### WORK REQUIRED:
Set the data below down again, exactly, with every picture left out.

BEGIN

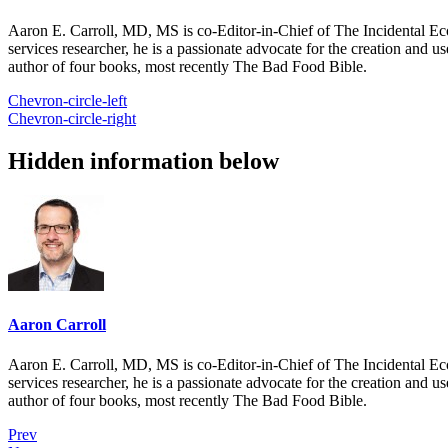
Aaron E. Carroll, MD, MS is co-Editor-in-Chief of The Incidental Ec
services researcher, he is a passionate advocate for the creation and u
author of four books, most recently The Bad Food Bible.
Chevron-circle-left
Chevron-circle-right
Hidden information below
Aaron Carroll
Aaron E. Carroll, MD, MS is co-Editor-in-Chief of The Incidental Ec
services researcher, he is a passionate advocate for the creation and u
author of four books, most recently The Bad Food Bible.
Prev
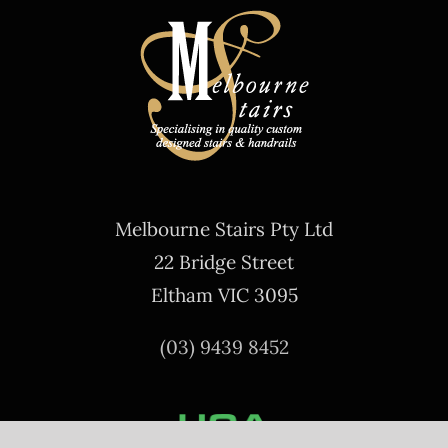
Melbourne Stairs Pty Ltd
22 Bridge Street
Eltham VIC 3095
(03) 9439 8452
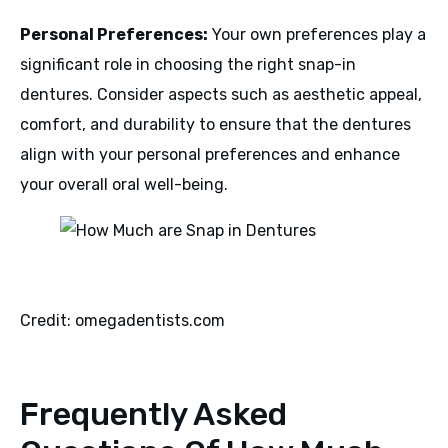
Personal Preferences:
Your own preferences play a
significant role in choosing the right snap-in
dentures. Consider aspects such as aesthetic appeal,
comfort, and durability to ensure that the dentures
align with your personal preferences and enhance
your overall oral well-being.
Credit: omegadentists.com
Frequently Asked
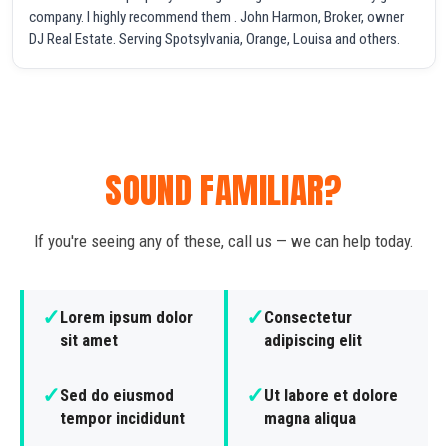
company. I highly recommend them . John Harmon, Broker, owner
DJ Real Estate. Serving Spotsylvania, Orange, Louisa and others.
SOUND FAMILIAR?
If you're seeing any of these, call us — we can help today.
✓
✓
Lorem ipsum dolor
Consectetur
sit amet
adipiscing elit
✓
✓
Sed do eiusmod
Ut labore et dolore
tempor incididunt
magna aliqua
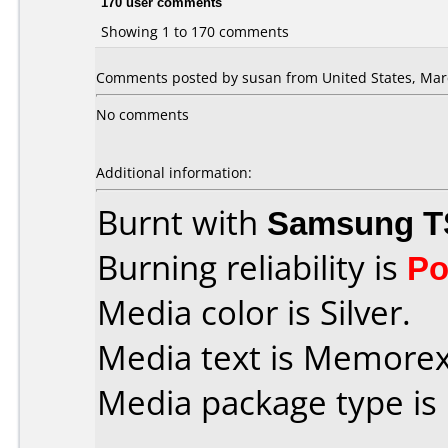
170 user comments
Showing 1 to 170 comments
Comments posted by susan from United States, Marc
No comments
Additional information:
Burnt with
Samsung T
Burning reliability is
Po
Media color is Silver.
Media text is Memorex i
Media package type is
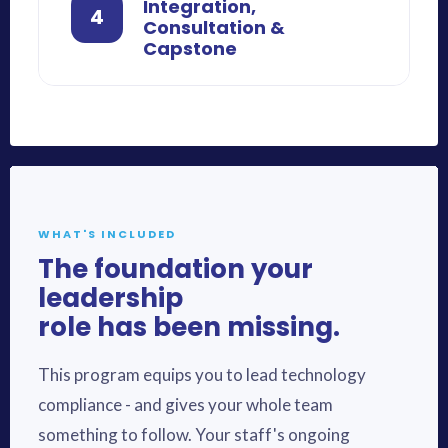
Integration,
4
Consultation &
Capstone
WHAT'S INCLUDED
The foundation your
leadership
role has been missing.
This program equips you to lead technology
compliance - and gives your whole team
something to follow. Your staff's ongoing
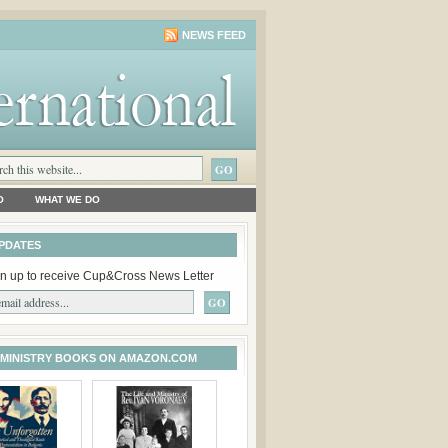
NEWS FEED
O
WHAT WE DO
PDATES
n up to receive Cup&Cross News Letter
 MINISTRY BOOKS ON AMAZON.COM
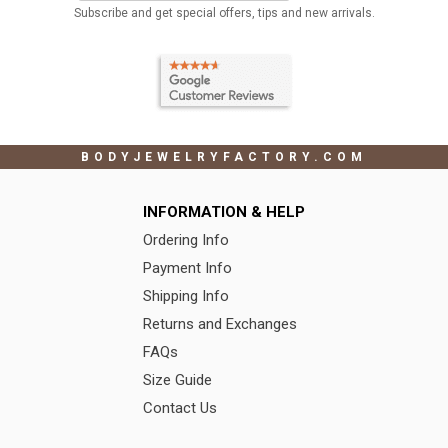
Subscribe and get special offers, tips and new arrivals.
BODYJEWELRYFACTORY.COM
INFORMATION & HELP
Ordering Info
Payment Info
Shipping Info
Returns and Exchanges
FAQs
Size Guide
Contact Us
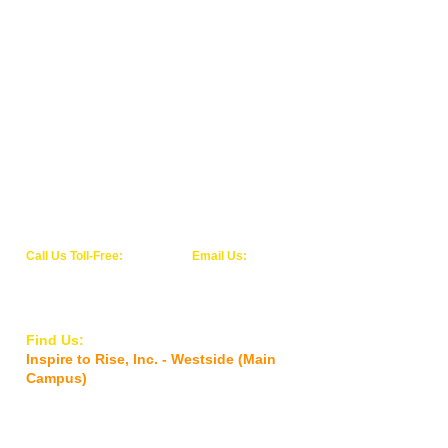
children, families, and individuals' that
come to the Community Center in search
for help, inspiration, kindness, education,
and personal growth. We thank you for
making this community center a reality.
We welcome your continued support and
generous financial and in-kind donations.
Together, we will all work tirelessly today
in our local community for a better
tomorrow!
Call Us Toll-Free:
Email Us:
1-844-WE-RISE-1
info@inspiretoriseinc.org
(1-844-937-4731)
Find Us:
Inspire to Rise, Inc. - Westside (Main
Campus)
5927 Old Timuquana Road,
Jacksonville,
FL 32210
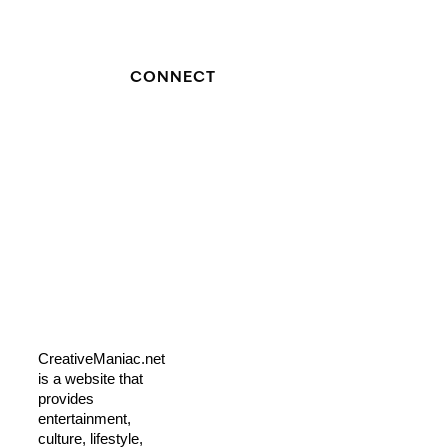
CONNECT
CreativeManiac.net
is a website that
provides
entertainment,
culture, lifestyle,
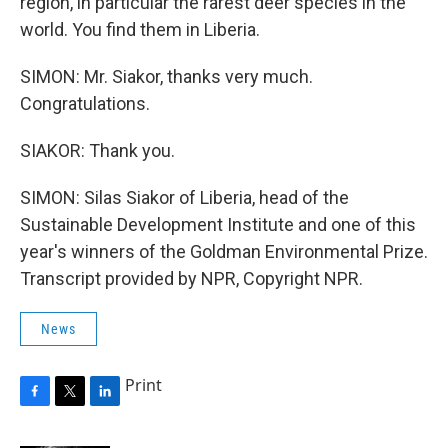
region, in particular the rarest deer species in the
world. You find them in Liberia.
SIMON: Mr. Siakor, thanks very much.
Congratulations.
SIAKOR: Thank you.
SIMON: Silas Siakor of Liberia, head of the
Sustainable Development Institute and one of this
year's winners of the Goldman Environmental Prize.
Transcript provided by NPR, Copyright NPR.
News
Print
F
T
L
a
w
i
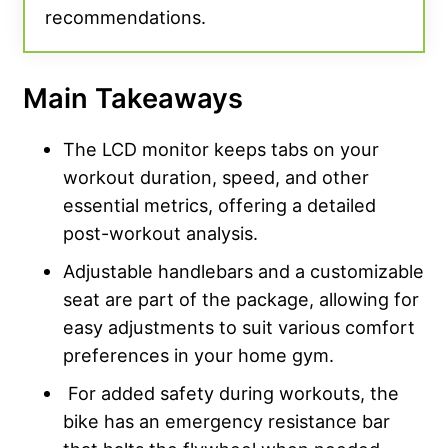
recommendations.
Main Takeaways
The LCD monitor keeps tabs on your
workout duration, speed, and other
essential metrics, offering a detailed
post-workout analysis.
Adjustable handlebars and a customizable
seat are part of the package, allowing for
easy adjustments to suit various comfort
preferences in your home gym.
For added safety during workouts, the
bike has an emergency resistance bar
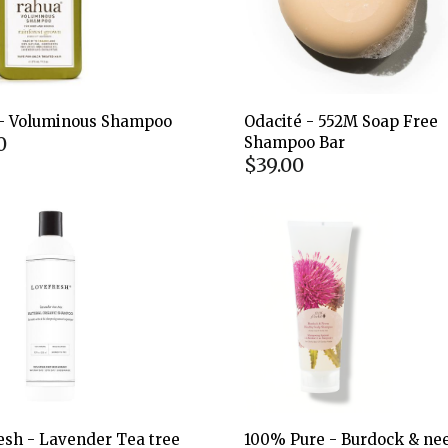
- Voluminous Shampoo
Odacité - 552M Soap Free
0
Shampoo Bar
$39.00
esh - Lavender Tea tree
100% Pure - Burdock & n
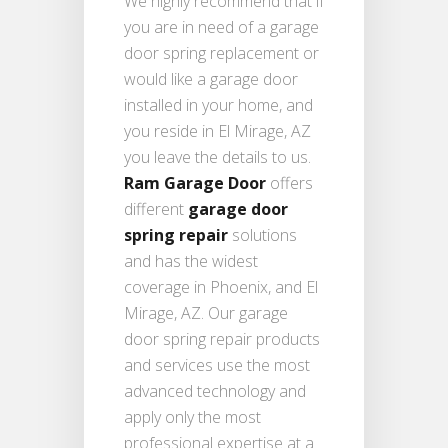
We highly recommend that if
you are in need of a garage
door spring replacement or
would like a garage door
installed in your home, and
you reside in El Mirage, AZ
you leave the details to us.
Ram Garage Door
offers
different
garage door
spring repair
solutions
and has the widest
coverage in Phoenix, and El
Mirage, AZ. Our garage
door spring repair products
and services use the most
advanced technology and
apply only the most
professional expertise at a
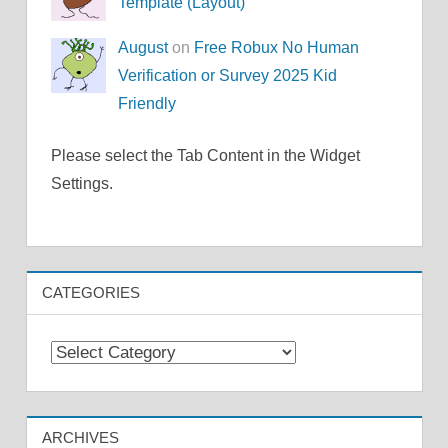
Template (Layout)
August
on
Free Robux No Human
Verification or Survey 2025 Kid
Friendly
Please select the Tab Content in the Widget
Settings.
CATEGORIES
Categories
ARCHIVES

END

### RESPONSE TO THIS EXERCISE:
Aaron E. Carroll, MD, MS is co-Editor-in-Chief of The Incidental Ec
services researcher, he is a passionate advocate for the creation and u
author of four books, most recently The Bad Food Bible.
Chevron-circle-left
Chevron-circle-right
Hidden information below
Aaron Carroll
Aaron E. Carroll, MD, MS is co-Editor-in-Chief of The Incidental Ec
services researcher, he is a passionate advocate for the creation and u
author of four books, most recently The Bad Food Bible.
Prev
Melbourne Stairs Pty Ltd
22 Bridge Street
Eltham VIC 3095
(03) 9439 8452
Personal Preferences:
Your own preferences play a
significant role in choosing the right snap-in
dentures. Consider aspects such as aesthetic appeal,
comfort, and durability to ensure that the dentures
align with your personal preferences and enhance
your overall oral well-being.
Credit: omegadentists.com
Frequently Asked
company. I highly recommend them . John Harmon, Broker, owner
DJ Real Estate. Serving Spotsylvania, Orange, Louisa and others.
SOUND FAMILIAR?
If you're seeing any of these, call us — we can help today.
✓
✓
Lorem ipsum dolor
Consectetur
sit amet
adipiscing elit
✓
✓
Sed do eiusmod
Ut labore et dolore
tempor incididunt
magna aliqua
170 user comments
Showing 1 to 170 comments
Comments posted by susan from United States, Marc
No comments
Additional information:
Burnt with
Samsung T
Burning reliability is
Po
Media color is Silver.
Media text is Memorex i
Media package type is
Integration,
4
Consultation &
Capstone
WHAT'S INCLUDED
The foundation your
leadership
role has been missing.
This program equips you to lead technology
compliance - and gives your whole team
something to follow. Your staff's ongoing
NEWS FEED
O
WHAT WE DO
PDATES
n up to receive Cup&Cross News Letter
 MINISTRY BOOKS ON AMAZON.COM
Subscribe and get special offers, tips and new arrivals.
BODYJEWELRYFACTORY.COM
INFORMATION & HELP
Ordering Info
Payment Info
Shipping Info
Returns and Exchanges
FAQs
Size Guide
Contact Us
children, families, and individuals' that
come to the Community Center in search
for help, inspiration, kindness, education,
and personal growth. We thank you for
making this community center a reality.
We welcome your continued support and
generous financial and in-kind donations.
Together, we will all work tirelessly today
in our local community for a better
tomorrow!
Call Us Toll-Free:
Email Us:
1-844-WE-RISE-1
info@inspiretoriseinc.org
(1-844-937-4731)
Find Us:
Inspire to Rise, Inc. - Westside (Main
Campus)
5927 Old Timuquana Road,
Jacksonville,
FL 32210
CONNECT
CreativeManiac.net
is a website that
provides
entertainment,
culture, lifestyle,
region, in particular the rarest deer species in the
world. You find them in Liberia.
SIMON: Mr. Siakor, thanks very much.
Congratulations.
SIAKOR: Thank you.
SIMON: Silas Siakor of Liberia, head of the
Sustainable Development Institute and one of this
year's winners of the Goldman Environmental Prize.
Transcript provided by NPR, Copyright NPR.
News
Print
F
T
L
a
w
i
recommendations.
Main Takeaways
The LCD monitor keeps tabs on your
workout duration, speed, and other
essential metrics, offering a detailed
post-workout analysis.
Adjustable handlebars and a customizable
seat are part of the package, allowing for
easy adjustments to suit various comfort
preferences in your home gym.
For added safety during workouts, the
bike has an emergency resistance bar
- Voluminous Shampoo
Odacité - 552M Soap Free
0
Shampoo Bar
$39.00
esh - Lavender Tea tree
100% Pure - Burdock & n
We highly recommend that if
you are in need of a garage
door spring replacement or
would like a garage door
installed in your home, and
you reside in El Mirage, AZ
you leave the details to us.
Ram Garage Door
offers
different
garage door
spring repair
solutions
and has the widest
coverage in Phoenix, and El
Mirage, AZ. Our garage
door spring repair products
and services use the most
advanced technology and
apply only the most
professional expertise at a
Template (Layout)
August
on
Free Robux No Human
Verification or Survey 2025 Kid
Friendly
Please select the Tab Content in the Widget
Settings.
CATEGORIES
Categories
ARCHIVES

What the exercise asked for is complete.